Le journaliste Jean-François Kahn, un des meilleurs connaisseurs de la sphère médiatique, créateur de l’Événement du Jeudi et de Marianne, sort ces jours-ci un ouvrage intitulé L'horreur médiatique. Tout un programme !... Selon l'étude annuelle sur la confiance des Français réalisée par le Cevipof ( Centre de recherche politique de Science Po) et publiée le 12 Janvier, seulement 23 % des personnes interrogées feraient confiance aux médias et 11% aux partis politiques. A noter selon cette étude que seulement 1% de la population éprouverait du respect pour la politique alors que 36% éprouve de la méfiance et 31% du dégoût !...

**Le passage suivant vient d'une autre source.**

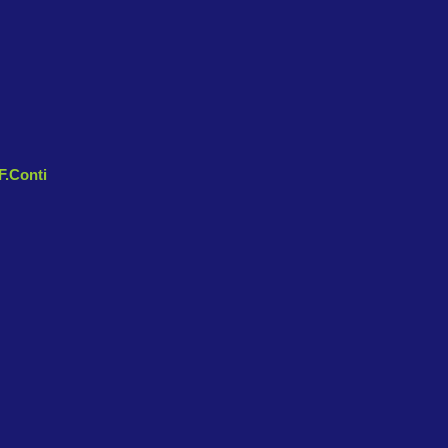
 F.Conti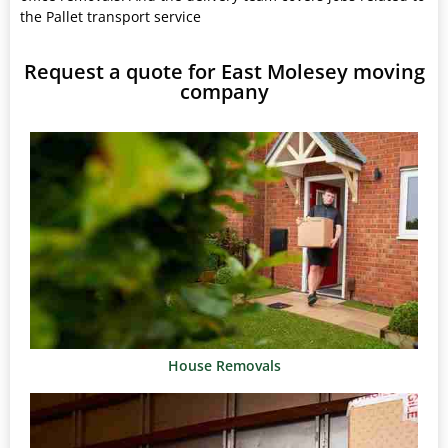
the Pallet transport service
Request a quote for East Molesey moving
company
House Removals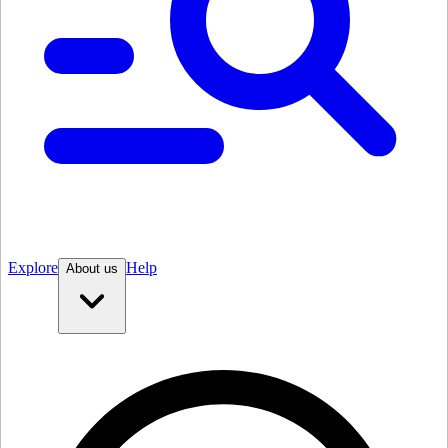
Explore
Help
About us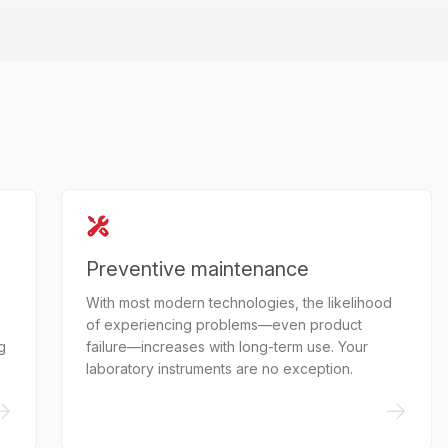
Preventive maintenance
With most modern technologies, the likelihood
of experiencing problems—even product
g
failure—increases with long-term use. Your
laboratory instruments are no exception.
->
->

La défiance envers les médias doit être comprise comme un élément d’une défiance généralisée envers les institutions, les idéologies et les discours officiels qui apparaissent incapables de se renouveler, enfermés qu’ils sont dans un modèle totalement dépassé. Il faudrait être aveugle, énarque ou politicien – certains sont les trois en même temps – pour ne pas observer actuellement le discrédit qui touche non seulement les représentants du « système » mais, à travers eux, le système de représentations qu’ils incarnent : une vision du monde abstraite et pyramidale, technocratique et quantitative, dans laquelle de moins en moins de gens se reconnaissent, notamment au sein des nouvelles générations vivant en immersion dans des sociétés interconnectées de l’information. La destitution des valeurs et des institutions de la modernité à laquelle nous assistons est synchrone avec la dynamique instituante d’une cosmodernité qui se manifeste à travers de nouvelles formes de pensée, de sensibilité et d’organisation.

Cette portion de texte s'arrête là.